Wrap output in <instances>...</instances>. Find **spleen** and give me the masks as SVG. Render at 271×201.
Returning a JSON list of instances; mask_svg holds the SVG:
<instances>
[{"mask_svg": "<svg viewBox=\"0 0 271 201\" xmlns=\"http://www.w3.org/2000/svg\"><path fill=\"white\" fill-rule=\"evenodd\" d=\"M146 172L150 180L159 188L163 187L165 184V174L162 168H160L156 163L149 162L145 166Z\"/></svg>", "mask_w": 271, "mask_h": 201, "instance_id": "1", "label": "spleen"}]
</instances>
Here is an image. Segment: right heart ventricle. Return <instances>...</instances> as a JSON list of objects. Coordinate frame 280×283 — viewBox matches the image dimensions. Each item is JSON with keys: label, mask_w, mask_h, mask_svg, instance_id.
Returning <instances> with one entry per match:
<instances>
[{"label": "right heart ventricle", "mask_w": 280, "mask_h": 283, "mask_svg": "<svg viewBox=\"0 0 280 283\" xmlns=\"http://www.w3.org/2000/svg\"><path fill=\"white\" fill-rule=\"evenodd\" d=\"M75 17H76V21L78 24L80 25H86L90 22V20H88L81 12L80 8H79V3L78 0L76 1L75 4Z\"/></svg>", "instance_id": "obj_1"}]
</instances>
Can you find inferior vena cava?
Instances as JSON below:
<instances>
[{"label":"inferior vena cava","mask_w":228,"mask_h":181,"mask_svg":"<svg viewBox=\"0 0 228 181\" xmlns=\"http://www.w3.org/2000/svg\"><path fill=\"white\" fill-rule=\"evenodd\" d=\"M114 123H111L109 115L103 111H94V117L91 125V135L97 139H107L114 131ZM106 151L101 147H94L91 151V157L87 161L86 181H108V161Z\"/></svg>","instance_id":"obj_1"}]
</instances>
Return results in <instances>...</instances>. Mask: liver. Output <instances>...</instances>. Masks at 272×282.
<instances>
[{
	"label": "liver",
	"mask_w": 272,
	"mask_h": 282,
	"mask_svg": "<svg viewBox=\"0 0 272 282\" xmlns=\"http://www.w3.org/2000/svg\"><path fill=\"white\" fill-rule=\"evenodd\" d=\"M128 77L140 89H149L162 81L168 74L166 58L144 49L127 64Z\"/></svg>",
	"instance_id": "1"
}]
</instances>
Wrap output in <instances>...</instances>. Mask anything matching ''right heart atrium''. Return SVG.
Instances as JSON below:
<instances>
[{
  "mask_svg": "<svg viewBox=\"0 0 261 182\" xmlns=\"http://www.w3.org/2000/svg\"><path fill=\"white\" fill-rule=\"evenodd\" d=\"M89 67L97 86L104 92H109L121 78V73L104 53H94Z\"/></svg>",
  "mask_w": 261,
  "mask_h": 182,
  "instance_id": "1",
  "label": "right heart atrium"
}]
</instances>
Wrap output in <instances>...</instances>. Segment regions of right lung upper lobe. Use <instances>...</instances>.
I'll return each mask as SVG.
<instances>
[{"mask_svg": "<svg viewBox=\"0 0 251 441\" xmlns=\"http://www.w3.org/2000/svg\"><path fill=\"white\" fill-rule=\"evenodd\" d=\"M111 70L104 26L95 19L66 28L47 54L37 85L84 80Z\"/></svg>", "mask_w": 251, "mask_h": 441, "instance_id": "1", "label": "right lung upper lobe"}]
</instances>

★ ★ ★

■ Aim of the exercise: Give back all of the entries exactly as written.

■ Exercise result:
Wrap output in <instances>...</instances>. Find **spleen** and give me the masks as SVG. Render at 271×201.
Returning a JSON list of instances; mask_svg holds the SVG:
<instances>
[{"mask_svg": "<svg viewBox=\"0 0 271 201\" xmlns=\"http://www.w3.org/2000/svg\"><path fill=\"white\" fill-rule=\"evenodd\" d=\"M146 172L150 180L159 188L163 187L165 184V174L162 168H160L156 163L149 162L145 166Z\"/></svg>", "mask_w": 271, "mask_h": 201, "instance_id": "1", "label": "spleen"}]
</instances>
Here is an image. Segment: right heart ventricle. Return <instances>...</instances> as a JSON list of objects. Coordinate frame 280×283 — viewBox matches the image dimensions. Each item is JSON with keys: label, mask_w, mask_h, mask_svg, instance_id.
Returning <instances> with one entry per match:
<instances>
[{"label": "right heart ventricle", "mask_w": 280, "mask_h": 283, "mask_svg": "<svg viewBox=\"0 0 280 283\" xmlns=\"http://www.w3.org/2000/svg\"><path fill=\"white\" fill-rule=\"evenodd\" d=\"M75 17H76V21L78 24L80 25H86L90 22V20H88L81 12L80 8H79V3L78 0L76 1L75 4Z\"/></svg>", "instance_id": "obj_1"}]
</instances>
Can you find inferior vena cava?
Instances as JSON below:
<instances>
[{"label":"inferior vena cava","mask_w":228,"mask_h":181,"mask_svg":"<svg viewBox=\"0 0 228 181\" xmlns=\"http://www.w3.org/2000/svg\"><path fill=\"white\" fill-rule=\"evenodd\" d=\"M114 123H111L109 115L103 111H94V117L91 125V135L97 139H107L114 131ZM106 151L101 147H94L91 151V157L87 161L86 181H108V161Z\"/></svg>","instance_id":"obj_1"}]
</instances>
Return results in <instances>...</instances>. Mask: liver. Output <instances>...</instances>. Masks at 272×282.
<instances>
[{
	"label": "liver",
	"mask_w": 272,
	"mask_h": 282,
	"mask_svg": "<svg viewBox=\"0 0 272 282\" xmlns=\"http://www.w3.org/2000/svg\"><path fill=\"white\" fill-rule=\"evenodd\" d=\"M128 77L140 89H149L162 81L168 74L166 58L144 49L127 64Z\"/></svg>",
	"instance_id": "1"
}]
</instances>
Wrap output in <instances>...</instances>. Mask anything matching ''right heart atrium''. Return SVG.
Instances as JSON below:
<instances>
[{
  "mask_svg": "<svg viewBox=\"0 0 261 182\" xmlns=\"http://www.w3.org/2000/svg\"><path fill=\"white\" fill-rule=\"evenodd\" d=\"M89 67L97 86L104 92H109L121 78V73L104 53H94Z\"/></svg>",
  "mask_w": 261,
  "mask_h": 182,
  "instance_id": "1",
  "label": "right heart atrium"
}]
</instances>
Wrap output in <instances>...</instances>. Segment regions of right lung upper lobe. Use <instances>...</instances>.
I'll return each mask as SVG.
<instances>
[{"mask_svg": "<svg viewBox=\"0 0 251 441\" xmlns=\"http://www.w3.org/2000/svg\"><path fill=\"white\" fill-rule=\"evenodd\" d=\"M111 70L104 26L95 19L66 28L47 54L37 85L84 80Z\"/></svg>", "mask_w": 251, "mask_h": 441, "instance_id": "1", "label": "right lung upper lobe"}]
</instances>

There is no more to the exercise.